When Mary Daly died, as part of my obituary for her, I wrote these words, many of which could be applied to Z:
“The Goddess Movement would not be the same without her. Contemporary Paganism would not be the same without the Goddess Movement. The radical essentialism of thinkers like Daly was a challenge to the pole that said “only men can communicate with the divine”. That pillar that she went up against? Mostly it has changed, leaving behind laughable relics, some of whom unfortunately still hold a measure of power. Yes, inequality still exists and yes, I am still a feminist, but things have gotten better. Much, much better. I don’t know if Mary Daly was able to see the battles she actually won.”

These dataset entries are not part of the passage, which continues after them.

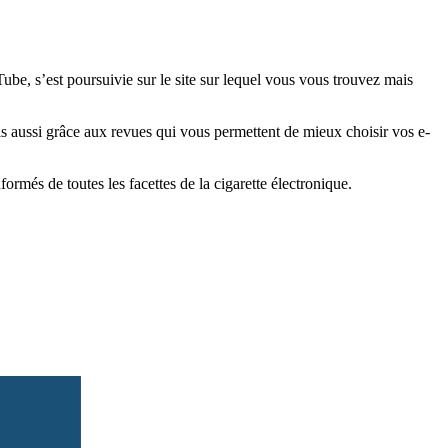
e, s’est poursuivie sur le site sur lequel vous vous trouvez mais
is aussi grâce aux revues qui vous permettent de mieux choisir vos e-
més de toutes les facettes de la cigarette électronique.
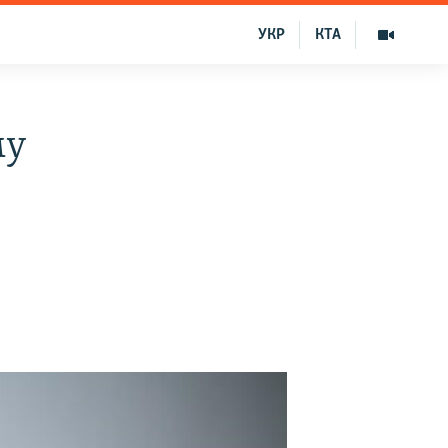
УКР
КТА
му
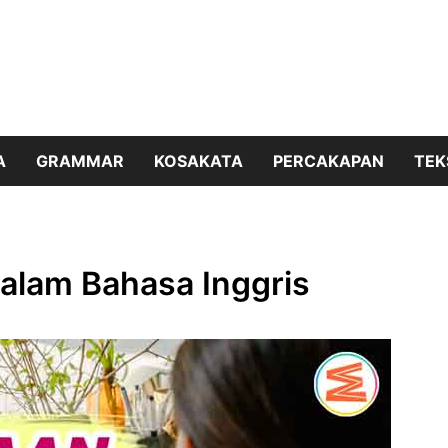
A
GRAMMAR
KOSAKATA
PERCAKAPAN
TEK
alam Bahasa Inggris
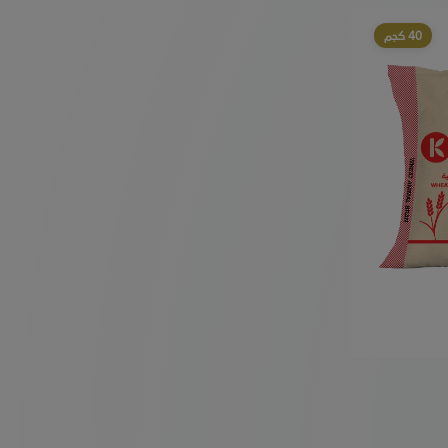
40 كجم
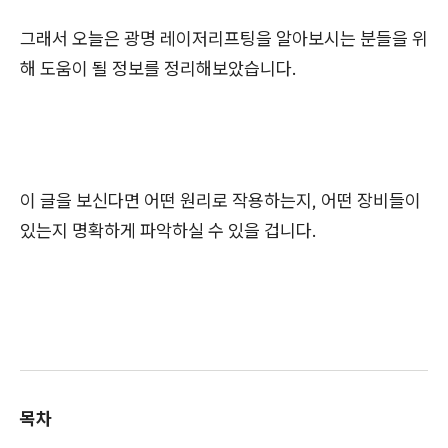
그래서 오늘은 광명 레이저리프팅을 알아보시는 분들을 위
해 도움이 될 정보를 정리해보았습니다.
이 글을 보신다면 어떤 원리로 작용하는지, 어떤 장비들이
있는지 명확하게 파악하실 수 있을 겁니다.
목차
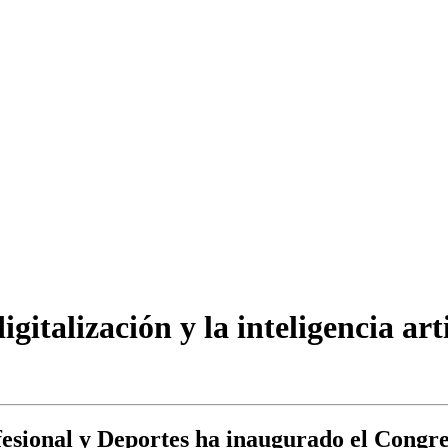
gitalización y la inteligencia art
esional y Deportes ha inaugurado el Congr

Women like Budapest and Daly have challenged privilege. For this, I remain grateful. Those who challenge privilege are also well served to examine our own. To write of privilege – and indeed this current situation at Pantheacon – would take more nuance than I have time for this morning before preparing for the first of many panels I participate in today, but all we have to do is read the roster of women murdered each year for being trans to know that oppression of trans women is a stark reality. Our culture privileges normative gender expression.
The only reason I am writing at all this morning is that Yeshe Rabbit issued a challenge I am not an opponent of Z Budapest, Yeshe Rabbit. She is part of the Beloved Community, and as such, I will hold her in the quiet spaces of my heart, between 8:45 and 9:15 tonight.
I will attempt to hold us all, to the best of my abilities.